_WHAT TO WORK ON_.
Counting task for the entries below: give the number of lines that contain the word "заболеваний", with no other text.

_MATERIAL FOR THIS TASK_.

++++++++++++++++++++

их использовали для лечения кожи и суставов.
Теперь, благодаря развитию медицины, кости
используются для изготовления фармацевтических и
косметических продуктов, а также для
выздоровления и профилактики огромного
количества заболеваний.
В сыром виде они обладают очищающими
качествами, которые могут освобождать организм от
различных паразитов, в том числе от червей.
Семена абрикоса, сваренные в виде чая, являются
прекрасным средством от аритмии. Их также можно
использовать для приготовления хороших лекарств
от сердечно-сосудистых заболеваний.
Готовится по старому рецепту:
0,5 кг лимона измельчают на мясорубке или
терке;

++++++++++++++++++++

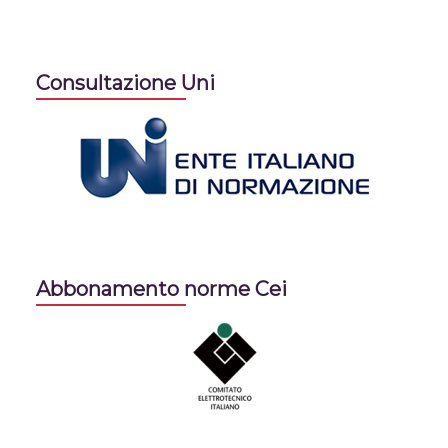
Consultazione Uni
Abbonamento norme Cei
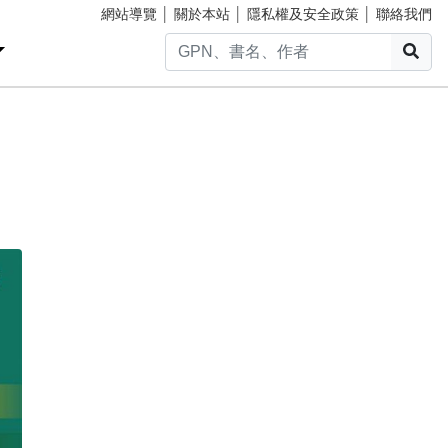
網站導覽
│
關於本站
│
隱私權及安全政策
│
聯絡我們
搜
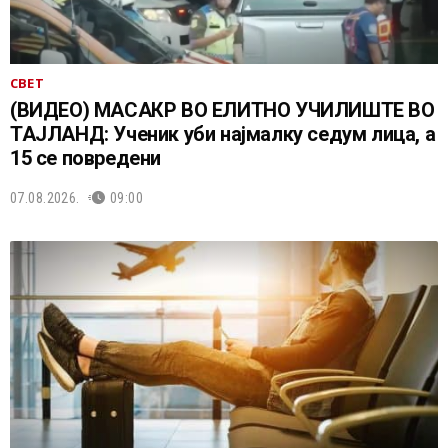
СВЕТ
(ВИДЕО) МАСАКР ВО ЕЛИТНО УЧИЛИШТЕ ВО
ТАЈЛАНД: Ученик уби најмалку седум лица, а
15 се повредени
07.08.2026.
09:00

++++++++++++++++++++

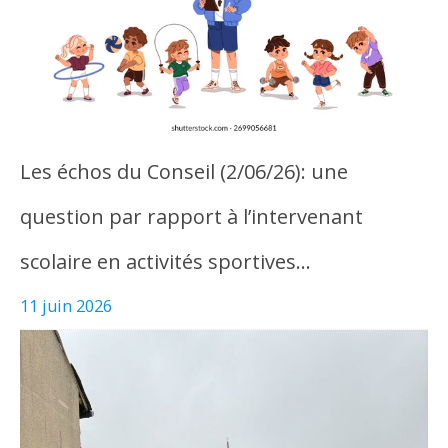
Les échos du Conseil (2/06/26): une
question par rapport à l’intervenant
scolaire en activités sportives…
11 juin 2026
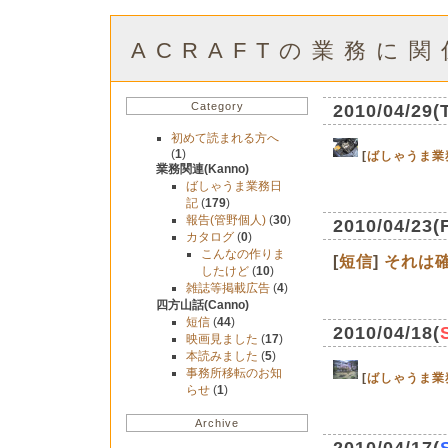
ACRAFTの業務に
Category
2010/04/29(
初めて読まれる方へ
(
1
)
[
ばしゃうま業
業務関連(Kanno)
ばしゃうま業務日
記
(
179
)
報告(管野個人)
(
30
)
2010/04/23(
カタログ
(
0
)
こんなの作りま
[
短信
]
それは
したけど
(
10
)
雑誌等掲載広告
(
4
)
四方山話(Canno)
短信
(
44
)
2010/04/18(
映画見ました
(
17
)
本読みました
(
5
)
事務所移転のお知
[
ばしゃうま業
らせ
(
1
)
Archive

++++++++++++++++++++

_FINAL ANSWER_.
2